• Your task: What's needed is a word-for-word retyping of the entries below, pictures omitted.

Saved entries
——————
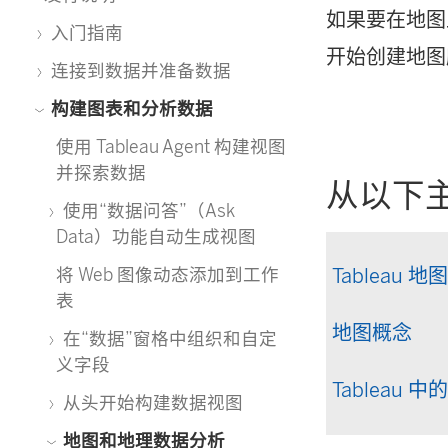
如果要在地图上
入门指南
开始创建地图
连接到数据并准备数据
构建图表和分析数据
使用 Tableau Agent 构建视图
并探索数据
从以下
使用“数据问答”（Ask
Data）功能自动生成视图
Tableau 
将 Web 图像动态添加到工作
表
地图概念
在“数据”窗格中组织和自定
义字段
Tableau 
从头开始构建数据视图
地图和地理数据分析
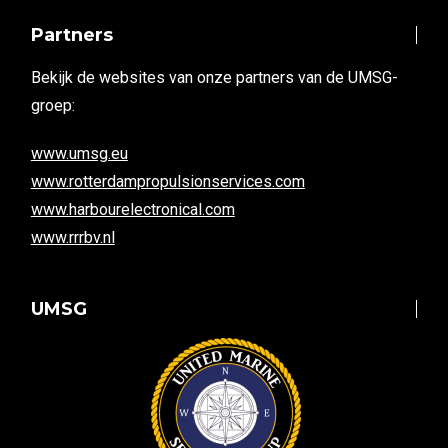
Partners
Bekijk de websites van onze partners van de UMSG-
groep:
www.umsg.eu
www.rotterdampropulsionservices.com
www.harbourelectronical.com
www.rrrbv.nl
UMSG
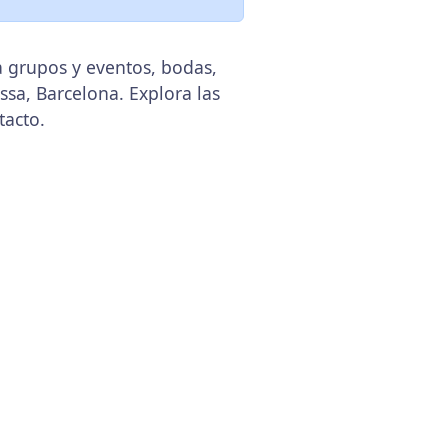
ra grupos y eventos, bodas,
assa, Barcelona. Explora las
tacto.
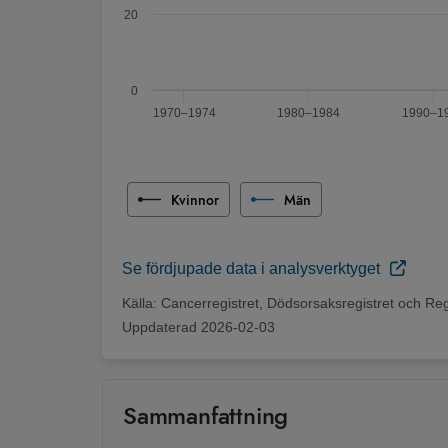
20
0
1970–1974
1980–1984
1990–1
Slut på interaktivt diagram
Kvinnor
Män
Se fördjupade data i analysverktyget
Källa:
Cancerregistret, Dödsorsaksregistret och Reg
Uppdaterad
2026-02-03
Sammanfattning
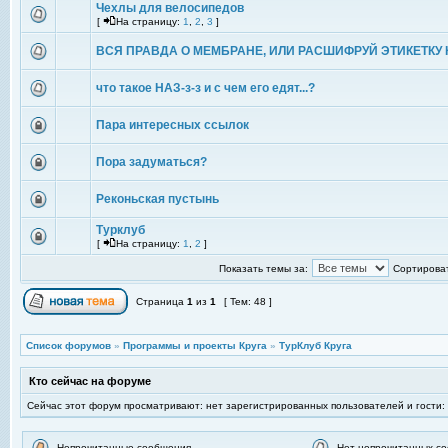
Чехлы для велосипедов
[
На страницу:
1
,
2
,
3
]
ВСЯ ПРАВДА О МЕМБРАНЕ, ИЛИ РАСШИФРУЙ ЭТИКЕТКУ 
что такое НАЗ-з-з и с чем его едят...?
Пара интересных ссылок
Пора задуматься?
Реконьская пустынь
Турклуб
[
На страницу:
1
,
2
]
Показать темы за:
Сортироват
Страница
1
из
1
[ Тем: 48 ]
Список форумов
»
Программы и проекты Круга
»
ТурКлуб Круга
Кто сейчас на форуме
Сейчас этот форум просматривают: нет зарегистрированных пользователей и гости:
Непрочитанные сообщения
Нет непрочитанных с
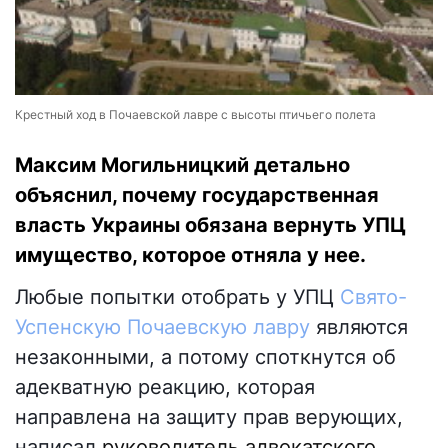
Крестный ход в Почаевской лавре с высоты птичьего полета
Максим Могильницкий детально
объяснил, почему государственная
власть Украины обязана вернуть УПЦ
имущество, которое отняла у нее.
Любые попытки отобрать у УПЦ
Свято-
Успенскую Почаевскую лавру
являются
незаконными, а потому споткнутся об
адекватную реакцию, которая
направлена на защиту прав верующих,
написал
руководитель адвокатского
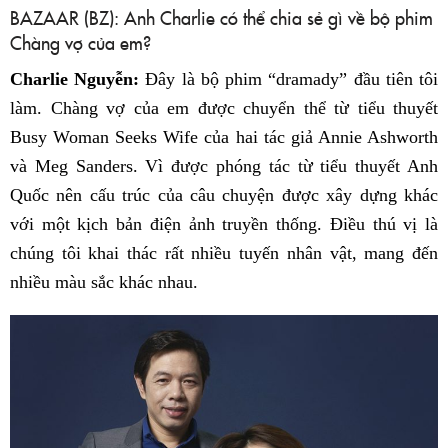
BAZAAR (BZ): Anh Charlie có thể chia sẻ gì về bộ phim
Chàng vợ của em?
Charlie Nguyễn:
Đây là bộ phim “dramady” đầu tiên tôi
làm. Chàng vợ của em được chuyển thể từ tiểu thuyết
Busy Woman Seeks Wife của hai tác giả Annie Ashworth
và Meg Sanders. Vì được phóng tác từ tiểu thuyết Anh
Quốc nên cấu trúc của câu chuyện được xây dựng khác
với một kịch bản điện ảnh truyền thống. Điều thú vị là
chúng tôi khai thác rất nhiều tuyến nhân vật, mang đến
nhiều màu sắc khác nhau.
——————
• Solution:
如果要在地图上
入门指南
开始创建地图
连接到数据并准备数据
构建图表和分析数据
使用 Tableau Agent 构建视图
并探索数据
从以下
使用“数据问答”（Ask
Data）功能自动生成视图
Tableau 
将 Web 图像动态添加到工作
表
地图概念
在“数据”窗格中组织和自定
义字段
Tableau 
从头开始构建数据视图
地图和地理数据分析
Partners
Bekijk de websites van onze partners van de UMSG-
groep:
www.umsg.eu
www.rotterdampropulsionservices.com
www.harbourelectronical.com
www.rrrbv.nl
UMSG
ra grupos y eventos, bodas,
assa, Barcelona. Explora las
tacto.
20
0
1970–1974
1980–1984
1990–1
Slut på interaktivt diagram
Kvinnor
Män
Se fördjupade data i analysverktyget
Källa:
Cancerregistret, Dödsorsaksregistret och Reg
Uppdaterad
2026-02-03
Sammanfattning
Чехлы для велосипедов
[
На страницу:
1
,
2
,
3
]
ВСЯ ПРАВДА О МЕМБРАНЕ, ИЛИ РАСШИФРУЙ ЭТИКЕТКУ 
что такое НАЗ-з-з и с чем его едят...?
Пара интересных ссылок
Пора задуматься?
Реконьская пустынь
Турклуб
[
На страницу:
1
,
2
]
Показать темы за:
Сортироват
Страница
1
из
1
[ Тем: 48 ]
Список форумов
»
Программы и проекты Круга
»
ТурКлуб Круга
Кто сейчас на форуме
Сейчас этот форум просматривают: нет зарегистрированных пользователей и гости:
Непрочитанные сообщения
Нет непрочитанных с
Крестный ход в Почаевской лавре с высоты птичьего полета
Максим Могильницкий детально
объяснил, почему государственная
власть Украины обязана вернуть УПЦ
имущество, которое отняла у нее.
Любые попытки отобрать у УПЦ
Свято-
Успенскую Почаевскую лавру
являются
незаконными, а потому споткнутся об
адекватную реакцию, которая
направлена на защиту прав верующих,
написал
руководитель адвокатского
BAZAAR (BZ): Anh Charlie có thể chia sẻ gì về bộ phim
Chàng vợ của em?
Charlie Nguyễn:
Đây là bộ phim “dramady” đầu tiên tôi
làm. Chàng vợ của em được chuyển thể từ tiểu thuyết
Busy Woman Seeks Wife của hai tác giả Annie Ashworth
và Meg Sanders. Vì được phóng tác từ tiểu thuyết Anh
Quốc nên cấu trúc của câu chuyện được xây dựng khác
với một kịch bản điện ảnh truyền thống. Điều thú vị là
chúng tôi khai thác rất nhiều tuyến nhân vật, mang đến
nhiều màu sắc khác nhau.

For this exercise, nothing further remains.